Mereka berdua terus dikejar tukang nasi goreng tanpa henti. Mereka tak tau harus lari ke mana, yang penting adalah menghidari kejaran tukang nasi goreng. "Yo, kita ini mau lari ke mana lagi?" tanya Solihin sambil berlari.
"Aku juga nggak tau, yang penting kita harus lari secepat mungkin dan jangan sampai ketangkep."
Mereka melihat di depan ada sebuah bangunan yang terlihat masih ramai di tengah malam ini.
"Hin, kita lari ke sana aja!" ajak Cahyo menunjuk ke tempat itu.
Mereka tak tahu tempat apa itu. Tapi mungkin di sana si tukang nasi goreng tak bisa menemukan mereka. Ya, setidaknya itulah yang mereka pikirkan.
Mereka pun masuk ke ruangan itu, menyelinap di antara kerumunan orang yang juga hendak masuk. Tempat itu begitu asing bagi mereka. Di dalam ruangan lampunya berkelap-kelip membuat mereka pusing. Orang-orang ada yang duduk, ada yang sedang berjoget menikmati musik yang menusuk telinga dan ada pula orang-orang yang berjalan sempoyongan.
"Yo, tempat apa ini?"
"Aku juga nggak tau, Hin. Mereka semua nampak aneh."
"Aku makin pusing, Yo, kayanya semua orang di sini nampak aneh."
Mereka yang masih kebingungan dengan suasana dan orang-orang di ruangan itu kemudian didatangi oleh sesosok wanita yang membawa tas.
"Hai, ganteng. Mau bergabung dengan kita?" tanya perempuan itu menggoda.
Mereka hanya terdiam menyikapi pertanyaan itu. Bibir mereka tak mampu bergerak dan hanya bisa menjawab terbata-bata.
"Si.. si...siapa ka..kamu?" tanya Cahyo.
"Aku Sarah, kalian siapa?"
"A..a...aku Cahyo."
"A...a...aku Solihin."
"Hmm... nama yang bagus. Kalian kerja, atau kuliah, atau masih sekolah?"
Menghadapi pertanyaan itu mereka tak berkutik.
"Ya sudah, kalau kalian tidak menjawab sih nggak apa-apa," kata wanita itu. "Oh iya, aku harus ke toilet dulu. Apa aku bisa menitip tasku pada kalian?" tanya perempuan itu sambil menyodorkan tasnya.
"Bi..bi... bisa. Tentu saja bisa," jawab Cahyo.
Tak lama kemudian, terdengar suara sirine yang pelan namun semakin lama semakin terdengar mendekat.

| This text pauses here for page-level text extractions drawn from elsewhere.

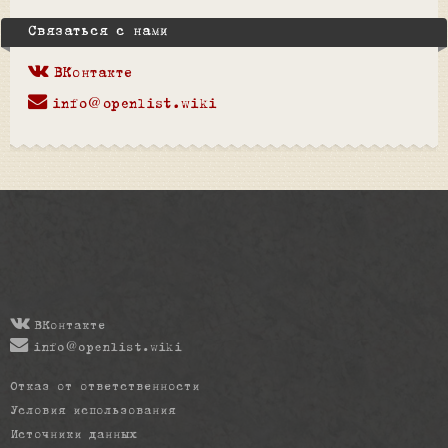
Связаться с нами
ВКонтакте
info@openlist.wiki
ВКонтакте
info@openlist.wiki
Отказ от ответственности
Условия использования
Источники данных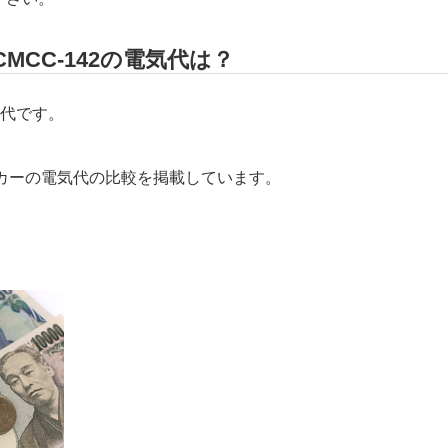
MCC-142の電気代は？
代です。
メーカーの電気代の比較を掲載しています。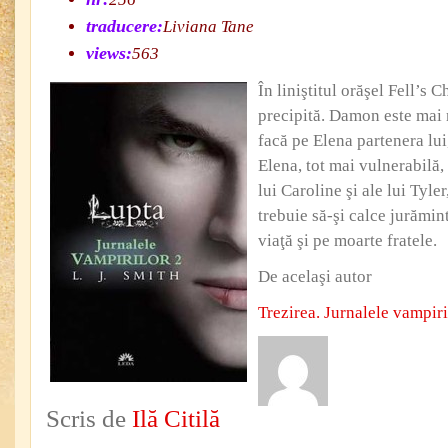
traducere:
Liviana Tane
views:
563
În liniştitul orăşel Fell’s 
precipită. Damon este mai 
facă pe Elena partenera lui
Elena, tot mai vulnerabilă,
lui Caroline şi ale lui Tyle
trebuie să-şi calce jurămint
viaţă şi pe moarte fratele.
De acelaşi autor
Trezirea. Jurnalele vampiri
Scris de
Ilă Citilă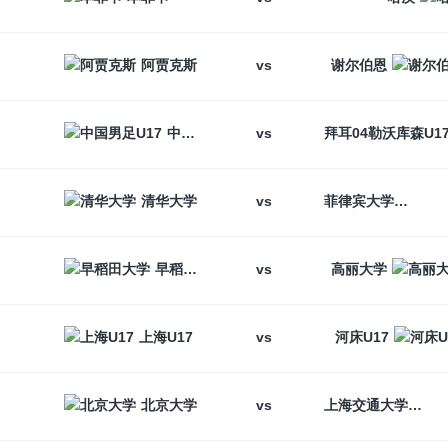
vs
阿贾克斯
谢尔伯恩
vs
中国男足U17
vs
清华大学
菲律宾大学
vs
早稻田大学
高丽大学
vs
上海U17
河床U17
vs
北京大学
上海交通大学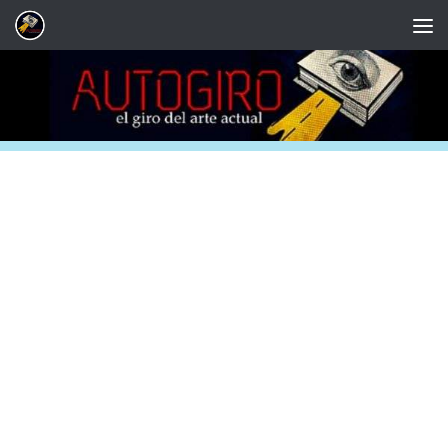
Saltar al contenido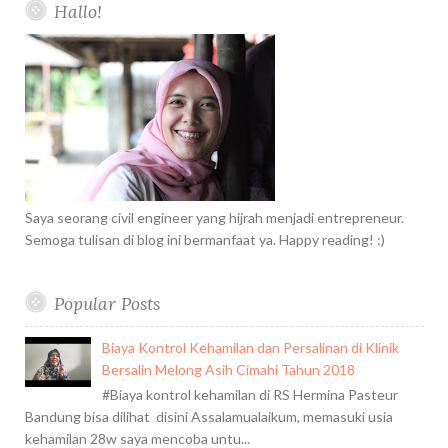
k
l
a
s
Hallo!
d
b
c
u
m
t
i
h
s
n
f
o
r
:
Saya seorang civil engineer yang hijrah menjadi entrepreneur.
Semoga tulisan di blog ini bermanfaat ya. Happy reading! :)
Popular Posts
Biaya Kontrol Kehamilan dan Persalinan di Klinik
Bersalin Melong Asih Cimahi Tahun 2018
#Biaya kontrol kehamilan di RS Hermina Pasteur
Bandung bisa dilihat disini Assalamualaikum, memasuki usia
kehamilan 28w saya mencoba untu...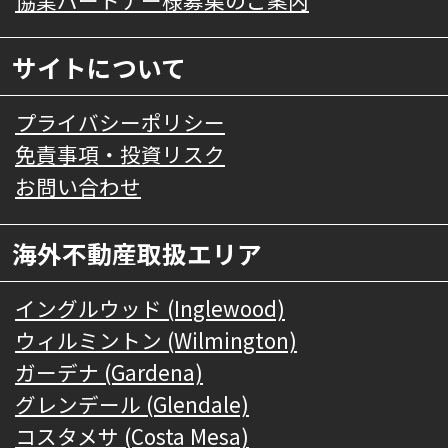
サイトについて
プライバシーポリシー
免責事項・投資リスク
お問い合わせ
海外不動産取扱エリア
イングルウッド (Inglewood)
ウィルミントン (Wilmington)
ガーデナ (Gardena)
グレンデール (Glendale)
コスタメサ (Costa Mesa)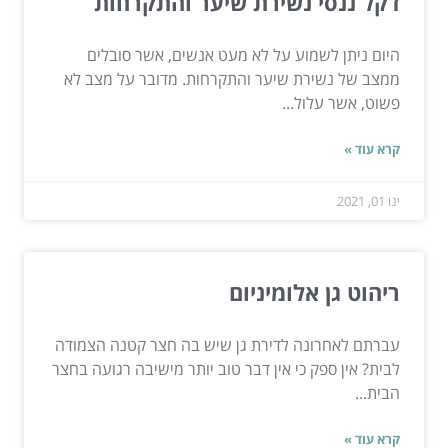
דקל ננסי נשירת שיער והתקרחות
היום ניתן לשמוע על לא מעט אנשים, אשר סובלים
ממצב של נשירת שיער והתקרחות. מדובר על מצב לא
פשוט, אשר עלול...
קרא עוד »
ינו 01, 2021
ריהוט גן אלומיניום
עברתם לאחרונה לדירת גן שיש בה חצר קטנה הצמודה
לבית? אין ספק כי אין דבר טוב יותר מישיבה רגועה בחצר
הבית...
קרא עוד »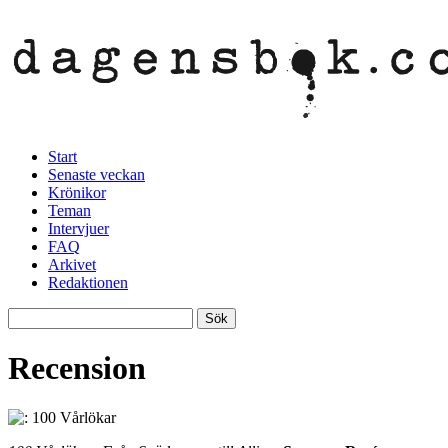
Start
Senaste veckan
Krönikor
Teman
Intervjuer
FAQ
Arkivet
Redaktionen
Recension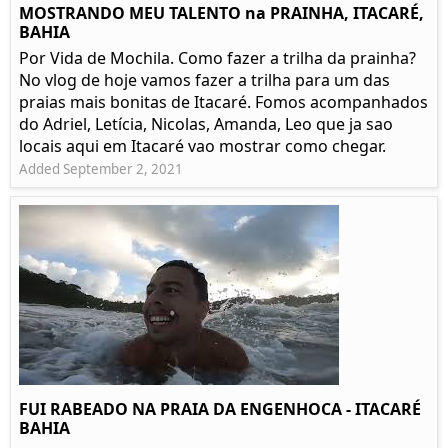
MOSTRANDO MEU TALENTO na PRAINHA, ITACARÉ,
BAHIA
Por Vida de Mochila. Como fazer a trilha da prainha?
No vlog de hoje vamos fazer a trilha para um das
praias mais bonitas de Itacaré. Fomos acompanhados
do Adriel, Letícia, Nicolas, Amanda, Leo que ja sao
locais aqui em Itacaré vao mostrar como chegar.
Added September 2, 2021
FUI RABEADO NA PRAIA DA ENGENHOCA - ITACARÉ
BAHIA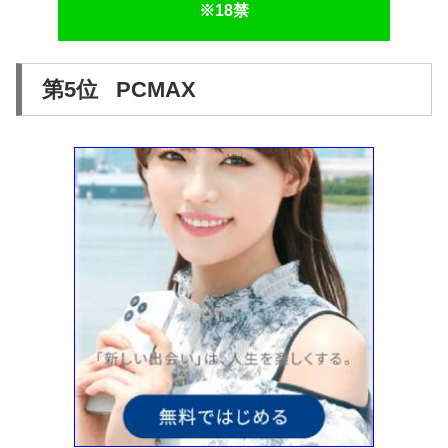
※18禁
第5位 PCMAX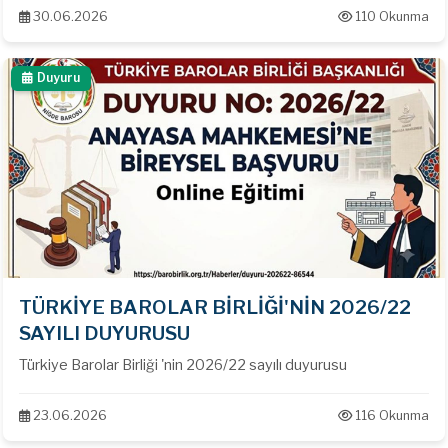
30.06.2026
110 Okunma
Duyuru
TÜRKİYE BAROLAR BİRLİĞİ'NİN 2026/22
SAYILI DUYURUSU
Türkiye Barolar Birliği 'nin 2026/22 sayılı duyurusu
23.06.2026
116 Okunma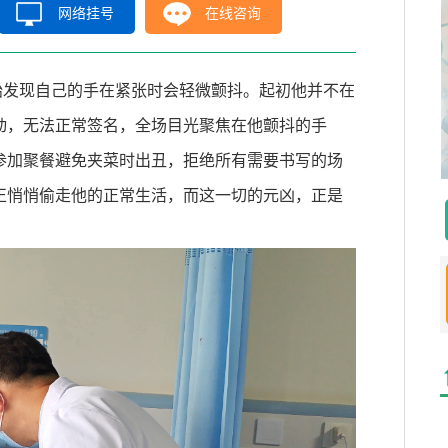
网络挂号
在线咨询
始发现自己的手在紧张时会轻微颤抖。起初他并不在
动，无法正常签名，全场目光聚焦在他颤抖的手
参加聚餐避免夹菜时出丑，拒绝所有需要书写的场
正悄悄偷走他的正常生活，而这一切的元凶，正是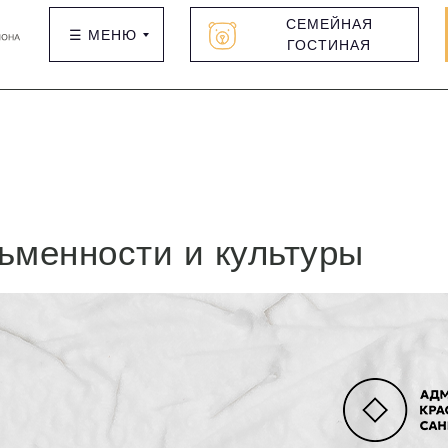
СЕМЕЙНАЯ
☰ МЕНЮ
ГОСТИНАЯ
ьменности и культуры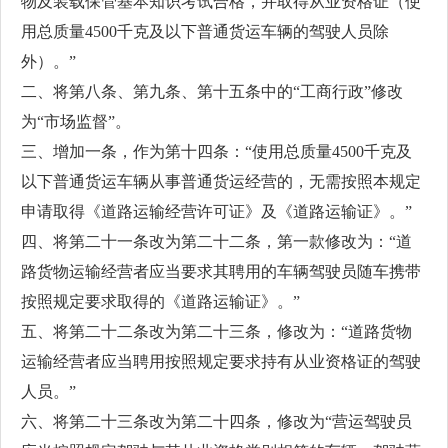
物及装载保管基本知识考试合格，并取得从业资格证（使
用总质量4500千克及以下普通货运车辆的驾驶人员除
外）。”
二、将第八条、第九条、第十五条中的“工商行政”修改
为“市场监督”。
三、增加一条，作为第十四条：“使用总质量4500千克及
以下普通货运车辆从事普通货运经营的，无需按照本规定
申请取得《道路运输经营许可证》及《道路运输证》。”
四、将第二十一条改为第二十二条，第一款修改为：“道
路货物运输经营者应当要求其聘用的车辆驾驶员随车携带
按照规定要求取得的《道路运输证》。”
五、将第二十二条改为第二十三条，修改为：“道路货物
运输经营者应当聘用按照规定要求持有从业资格证的驾驶
人员。”
六、将第二十三条改为第二十四条，修改为“营运驾驶员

Suara sirine itu menuju ke tempat itu. Orang-orang di tempat itu mulai panik. Ada yang berlarian ke sana kemari. Namun Cahyo dan Solihin tak mengerti apa yang sedang terjadi. Mereka tak mengerti tempat apa itu, ada apa dengan orang-orang di sana, dan suara sirine apa itu, serta mengapa orang-orang banyak yang berlarian.
Tak lama kemudian para petugas yang berseragam polisi masuk dan menyerbu tempat itu. Mereka datang begitu sporadis kemudian langsung menyebar ke berbagai penjuru ruangan. Mereka menyergap siapa saja yang mereka curigai dan memeriksanya, menggeledah di saku, dan di tas yang dibawa oleh masing-masing orang.

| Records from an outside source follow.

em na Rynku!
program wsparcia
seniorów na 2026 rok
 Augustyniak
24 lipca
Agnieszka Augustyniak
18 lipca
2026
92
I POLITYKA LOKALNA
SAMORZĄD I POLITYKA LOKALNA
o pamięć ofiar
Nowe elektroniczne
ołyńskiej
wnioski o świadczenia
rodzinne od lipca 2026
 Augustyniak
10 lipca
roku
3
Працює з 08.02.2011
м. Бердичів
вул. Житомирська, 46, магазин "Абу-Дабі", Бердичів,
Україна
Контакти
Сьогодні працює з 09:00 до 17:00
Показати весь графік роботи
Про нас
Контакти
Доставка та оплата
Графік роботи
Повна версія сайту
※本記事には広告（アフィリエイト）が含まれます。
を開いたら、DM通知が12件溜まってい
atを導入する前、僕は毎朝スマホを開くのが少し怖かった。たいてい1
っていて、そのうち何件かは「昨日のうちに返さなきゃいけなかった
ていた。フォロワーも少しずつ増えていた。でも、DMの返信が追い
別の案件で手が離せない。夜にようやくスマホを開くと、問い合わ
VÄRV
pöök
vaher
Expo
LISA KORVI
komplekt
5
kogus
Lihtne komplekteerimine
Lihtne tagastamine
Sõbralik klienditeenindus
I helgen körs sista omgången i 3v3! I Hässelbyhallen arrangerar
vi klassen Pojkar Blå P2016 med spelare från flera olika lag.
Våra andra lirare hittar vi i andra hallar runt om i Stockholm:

Tiba-tiba datang salah satu petugas kepolisian pada Cahyo dan Solihin. Mereka berdua pun spontan menjadi pucat pasi walaupun mereka merasa tak punya salah apa-apa. Kecuali makan nasi goreng nggak bayar.

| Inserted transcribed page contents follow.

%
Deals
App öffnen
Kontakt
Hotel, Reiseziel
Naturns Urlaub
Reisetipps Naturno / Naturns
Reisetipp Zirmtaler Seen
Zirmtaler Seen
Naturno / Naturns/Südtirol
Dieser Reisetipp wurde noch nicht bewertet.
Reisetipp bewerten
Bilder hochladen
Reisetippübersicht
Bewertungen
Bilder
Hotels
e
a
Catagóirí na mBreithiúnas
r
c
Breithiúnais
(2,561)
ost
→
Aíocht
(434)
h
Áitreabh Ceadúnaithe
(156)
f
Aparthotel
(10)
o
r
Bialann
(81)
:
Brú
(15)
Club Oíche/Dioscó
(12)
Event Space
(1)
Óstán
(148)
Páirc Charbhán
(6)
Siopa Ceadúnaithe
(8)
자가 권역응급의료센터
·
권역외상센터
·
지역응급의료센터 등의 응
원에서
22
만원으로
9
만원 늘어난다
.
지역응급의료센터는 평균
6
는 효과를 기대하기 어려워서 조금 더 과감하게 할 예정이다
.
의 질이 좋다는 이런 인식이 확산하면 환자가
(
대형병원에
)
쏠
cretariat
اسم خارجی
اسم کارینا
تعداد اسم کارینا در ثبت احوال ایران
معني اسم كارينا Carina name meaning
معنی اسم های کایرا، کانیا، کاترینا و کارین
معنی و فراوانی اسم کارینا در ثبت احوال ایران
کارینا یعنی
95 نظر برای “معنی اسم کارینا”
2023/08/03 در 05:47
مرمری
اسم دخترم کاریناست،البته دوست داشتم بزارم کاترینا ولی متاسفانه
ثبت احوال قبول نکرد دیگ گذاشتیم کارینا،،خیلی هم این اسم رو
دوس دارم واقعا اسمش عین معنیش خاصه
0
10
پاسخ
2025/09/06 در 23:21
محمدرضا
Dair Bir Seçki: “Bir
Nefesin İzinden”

"Hei kalian, biar saya periksa saku baju kalian!!" teriak petugas.
Polisi itu menggeledah saku pakaian mereka, juga saku celana mereka. Namun tak menemukan barang yang mencurigakan.
"Coba, saya periksa tas itu," ujar polisi itu sambil menarik tas yang dipegang Cahyo.
"I...i....ini....," ucap Cahyo terbata–bata.
"Apa ini?!!" tanya polisi itu dengan suara keras sambil menunjukkan barang berupa obat terlarang yang ditemukan di dalam tas itu.
"I...i...itu...."
"Ah... sudah, pokoknya kalian ikut kami ke kantor polisi!!" ucap Polisi yang langsung menarik mereka berdua.
"Ta....ta..tapi, Pak."
"Ayo, cepat ikut!" polisi itu menarik Cahyo dan Solihin ke mobil patrolinya.
Dengan diiringi suara sirine, mereka digelandang ke kantor polisi karena dicurigai membawa pil ekstasi yang ditemukan di dalam tas yang dipegang Cahyo. Mereka duduk menyamping di mobil polisi yang terbuka, tangannya dicengkram kuat-kuat oleh para petugas.
Malang benar nasib mereka, mereka harus digelandang ke kantor polisi karena barang yang sama sekali tak mereka tahu. Entah apa yang terjadi pada mereka selanjutnya.